今日のグルーヴ〈238〉
ピアノをはじめとした鍵盤楽器は一応、叩けば音が鳴る。勿論、そういう楽器ほど、いい音をつくることが難しいことは分かる。
一方で、管楽器や弦楽器は、吹けば鳴る、弾けば鳴る、というものではない。音を出すところからして難しい。
ただし、こういう楽器ほど、楽器が“喜ぶ”鳴らし方を究めたら、極めて説得力のある音になるのである。
ゆえに、その鳴らし方をつかんだら、いきなり上手くなる。いい鳴らし方というのは、長年月かけて少しずつ習得するものではない。いきなりつかむものである。
ゆえに何か音に納得がいかないとしたら、そもそも自分の理想を実現するための奏法ではない、ということになる。
そうでないと、卓越した奏者とそうでない奏者との差が説明つかない。同じ時期に楽器を始めたにも関わらず、達人とそうでない人とに分かれる理由の説明がつかない。
つまり、卓越した奏者は、長い期間をかけて上手くなるのではなく、いきなり上手くなるのである。
そのためには、既存のメソードを使っていてはなかなか上手くいかないことも多い。印刷されたメソードは信用されやすいが、自分に合ったものとは限らない。
他にふさわしいメソードがなかったから使われてきた、ということも考えられる。ゆえに自分でメソードを作ることが必要になるのである。
卓越した奏者はたまたま使ったメソードが合っていたか、自分で多少なりとも創意工夫したものを作っていたか、どちらかに違いない。
実際、自分でメソードを作ったという名ヴァイオリニストに会ったことがある。
楽器の世界は、いまだに昔の体育会系に近い慣習の名残がある。スパルタ式に、しごきのようなレッスンを受け、ひたすら時間をかけて練習したりするが、練習している本人は、実はさほど頭を使っていないことに気づいていないことが多い(私だ)。
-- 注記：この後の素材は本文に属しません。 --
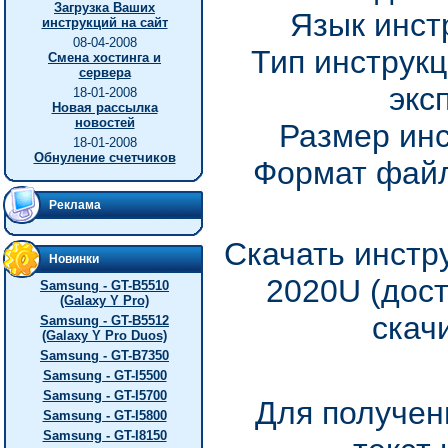
Загрузка Ваших
Язык инст
инструкций на сайт
08-04-2008
Тип инструкц
Смена хостинга и
сервера
экс
18-01-2008
Новая рассылка
новостей
Размер инс
18-01-2008
Обнуление счетчиков
Формат файл
Реклама
Скачать инстр
Новинки
2020U (дос
Samsung - GT-B5510
(Galaxy Y Pro)
скач
Samsung - GT-B5512
(Galaxy Y Pro Duos)
Samsung - GT-B7350
Samsung - GT-I5500
Samsung - GT-I5700
Для получен
Samsung - GT-I5800
Samsung - GT-I8150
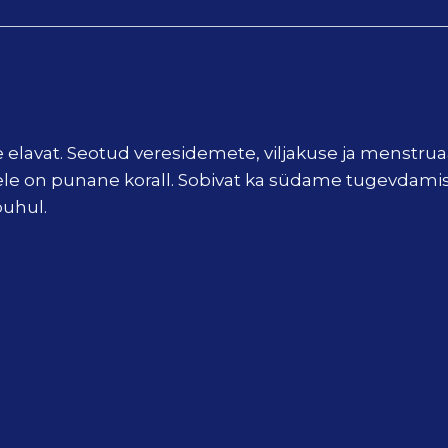
lavat. Seotud veresidemete, viljakuse ja menstruaalts
le on punane korall. Sobivat ka südame tugevdamisek
puhul.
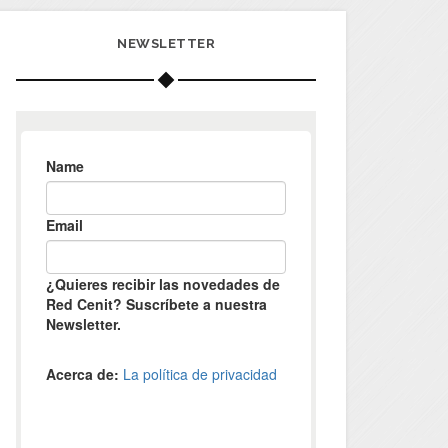
NEWSLETTER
いつか上手くなる日を夢見て、時間をかけて練習していても上手くはならない。
玉木宏樹先生は、いつも「頭を使え」と言われていた。
例として、この間から、トランペットを例にして話を展開しているが、管楽器、特に木管楽器は、フルートは別にして、ほとんどリードが音の命である。そもそもリードを削るところから始まるのである。良いリードを常時作ることのできる人は非常に有利であろう。
金管楽器の場合、リードにあたる部分は、唇である。歌口に当たる部分は歯である。歯の状態が良くなければ、諦めるのは一つの道だが、方法はある。
それはともかく唇の状態の善し悪しが、音色、音域、繊細さ、パワーに繋がる。ゆえに唇をいついかなるときも良い状態に短時間で持って行く奏法、メソードが必要なのである。